- TRY IT
Within the records below is a range that opens at the line with "industry, including equipment" and closes at the line with "weets por el @byfanzine.". Return that range word for word, both ends included, and only that range.

- DATASET
________________________
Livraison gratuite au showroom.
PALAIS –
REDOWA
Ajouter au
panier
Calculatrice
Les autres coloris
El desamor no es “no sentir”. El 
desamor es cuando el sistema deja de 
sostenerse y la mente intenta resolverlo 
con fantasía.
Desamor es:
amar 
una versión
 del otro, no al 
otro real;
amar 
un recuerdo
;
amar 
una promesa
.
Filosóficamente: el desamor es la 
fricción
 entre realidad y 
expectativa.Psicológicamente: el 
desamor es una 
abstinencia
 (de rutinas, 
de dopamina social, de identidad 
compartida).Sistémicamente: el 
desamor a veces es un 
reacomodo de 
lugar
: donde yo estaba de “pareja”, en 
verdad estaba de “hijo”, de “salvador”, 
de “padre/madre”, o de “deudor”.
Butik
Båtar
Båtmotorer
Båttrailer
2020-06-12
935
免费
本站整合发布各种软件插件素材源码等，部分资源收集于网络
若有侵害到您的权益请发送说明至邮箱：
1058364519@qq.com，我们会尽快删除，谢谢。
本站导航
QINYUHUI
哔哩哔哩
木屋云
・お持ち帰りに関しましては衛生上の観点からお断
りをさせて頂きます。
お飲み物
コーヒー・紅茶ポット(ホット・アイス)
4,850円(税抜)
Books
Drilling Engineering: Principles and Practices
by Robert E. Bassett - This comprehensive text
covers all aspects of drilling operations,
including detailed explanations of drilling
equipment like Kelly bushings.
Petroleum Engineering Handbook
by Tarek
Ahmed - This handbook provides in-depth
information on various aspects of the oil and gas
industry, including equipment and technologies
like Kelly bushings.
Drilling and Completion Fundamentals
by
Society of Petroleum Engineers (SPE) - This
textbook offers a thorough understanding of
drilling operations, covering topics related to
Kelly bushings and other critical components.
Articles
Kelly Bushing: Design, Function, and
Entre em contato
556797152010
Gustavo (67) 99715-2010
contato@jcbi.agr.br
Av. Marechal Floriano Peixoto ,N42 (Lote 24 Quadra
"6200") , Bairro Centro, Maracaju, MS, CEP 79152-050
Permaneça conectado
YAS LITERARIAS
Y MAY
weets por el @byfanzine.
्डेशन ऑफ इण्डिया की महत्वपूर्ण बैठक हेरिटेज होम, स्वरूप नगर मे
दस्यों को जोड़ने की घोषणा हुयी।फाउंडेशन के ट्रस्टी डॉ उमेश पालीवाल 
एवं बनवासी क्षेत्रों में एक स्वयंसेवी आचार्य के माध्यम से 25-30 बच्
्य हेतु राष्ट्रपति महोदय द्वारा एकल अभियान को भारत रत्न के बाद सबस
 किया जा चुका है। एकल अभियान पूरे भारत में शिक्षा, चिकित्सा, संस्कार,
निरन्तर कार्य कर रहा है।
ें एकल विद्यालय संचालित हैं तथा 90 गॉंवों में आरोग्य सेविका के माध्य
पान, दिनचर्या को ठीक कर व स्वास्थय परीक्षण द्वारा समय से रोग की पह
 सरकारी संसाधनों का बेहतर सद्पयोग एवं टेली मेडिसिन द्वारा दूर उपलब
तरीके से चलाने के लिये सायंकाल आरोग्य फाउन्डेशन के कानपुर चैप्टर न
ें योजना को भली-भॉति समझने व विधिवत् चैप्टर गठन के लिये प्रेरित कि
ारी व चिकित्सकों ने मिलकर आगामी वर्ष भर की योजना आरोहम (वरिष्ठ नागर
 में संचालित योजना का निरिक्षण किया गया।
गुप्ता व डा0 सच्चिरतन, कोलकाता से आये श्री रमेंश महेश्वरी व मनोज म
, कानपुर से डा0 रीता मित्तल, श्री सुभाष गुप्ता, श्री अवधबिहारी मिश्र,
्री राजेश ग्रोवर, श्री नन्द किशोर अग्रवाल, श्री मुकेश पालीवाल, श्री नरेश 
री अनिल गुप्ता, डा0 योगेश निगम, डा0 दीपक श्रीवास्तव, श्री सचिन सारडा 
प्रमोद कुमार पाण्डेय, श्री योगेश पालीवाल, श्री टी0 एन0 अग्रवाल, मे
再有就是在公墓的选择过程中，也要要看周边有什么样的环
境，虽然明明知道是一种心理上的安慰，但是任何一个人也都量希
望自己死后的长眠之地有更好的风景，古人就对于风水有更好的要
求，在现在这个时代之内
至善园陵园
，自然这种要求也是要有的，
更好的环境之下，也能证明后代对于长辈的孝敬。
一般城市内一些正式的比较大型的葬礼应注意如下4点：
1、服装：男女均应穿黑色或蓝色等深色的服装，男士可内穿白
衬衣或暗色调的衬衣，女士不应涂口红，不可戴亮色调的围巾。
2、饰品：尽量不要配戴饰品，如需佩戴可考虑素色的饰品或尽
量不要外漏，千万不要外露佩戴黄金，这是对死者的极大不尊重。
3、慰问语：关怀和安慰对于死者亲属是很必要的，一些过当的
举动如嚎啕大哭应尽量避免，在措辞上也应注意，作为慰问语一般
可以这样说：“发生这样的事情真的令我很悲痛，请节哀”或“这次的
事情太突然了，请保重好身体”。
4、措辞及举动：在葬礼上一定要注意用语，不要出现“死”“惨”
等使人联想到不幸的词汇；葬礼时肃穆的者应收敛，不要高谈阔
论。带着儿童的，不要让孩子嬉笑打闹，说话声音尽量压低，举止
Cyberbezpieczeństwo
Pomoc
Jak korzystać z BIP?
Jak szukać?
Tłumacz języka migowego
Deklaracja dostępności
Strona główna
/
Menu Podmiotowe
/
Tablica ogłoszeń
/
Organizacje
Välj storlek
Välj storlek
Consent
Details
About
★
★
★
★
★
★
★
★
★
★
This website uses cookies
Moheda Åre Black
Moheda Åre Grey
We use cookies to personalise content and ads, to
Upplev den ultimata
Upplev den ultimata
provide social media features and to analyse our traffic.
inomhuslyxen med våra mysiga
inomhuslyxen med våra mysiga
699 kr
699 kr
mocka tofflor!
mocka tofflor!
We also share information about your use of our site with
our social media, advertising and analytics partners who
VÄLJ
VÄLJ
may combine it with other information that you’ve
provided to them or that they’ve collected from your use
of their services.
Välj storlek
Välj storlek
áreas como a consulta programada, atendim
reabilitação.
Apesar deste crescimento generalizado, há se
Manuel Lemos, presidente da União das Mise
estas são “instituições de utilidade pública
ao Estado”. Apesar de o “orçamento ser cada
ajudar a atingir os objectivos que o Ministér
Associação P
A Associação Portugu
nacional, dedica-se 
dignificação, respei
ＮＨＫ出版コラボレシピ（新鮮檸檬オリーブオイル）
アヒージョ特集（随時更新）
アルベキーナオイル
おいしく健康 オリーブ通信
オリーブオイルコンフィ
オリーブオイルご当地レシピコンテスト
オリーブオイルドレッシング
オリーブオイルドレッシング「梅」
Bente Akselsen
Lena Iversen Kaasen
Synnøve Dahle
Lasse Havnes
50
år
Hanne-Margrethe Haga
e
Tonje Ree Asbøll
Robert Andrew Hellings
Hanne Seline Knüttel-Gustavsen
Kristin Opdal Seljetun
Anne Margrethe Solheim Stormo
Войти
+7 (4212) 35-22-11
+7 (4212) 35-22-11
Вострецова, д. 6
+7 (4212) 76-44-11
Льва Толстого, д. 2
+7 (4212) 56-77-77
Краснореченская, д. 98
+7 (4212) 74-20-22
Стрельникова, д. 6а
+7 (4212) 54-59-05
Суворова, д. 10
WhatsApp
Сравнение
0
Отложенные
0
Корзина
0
________________________
- OUTPUT BELOW
industry, including equipment and technologies
like Kelly bushings.
Drilling and Completion Fundamentals
by
Society of Petroleum Engineers (SPE) - This
textbook offers a thorough understanding of
drilling operations, covering topics related to
Kelly bushings and other critical components.
Articles
Kelly Bushing: Design, Function, and
Entre em contato
556797152010
Gustavo (67) 99715-2010
contato@jcbi.agr.br
Av. Marechal Floriano Peixoto ,N42 (Lote 24 Quadra
"6200") , Bairro Centro, Maracaju, MS, CEP 79152-050
Permaneça conectado
YAS LITERARIAS
Y MAY
weets por el @byfanzine.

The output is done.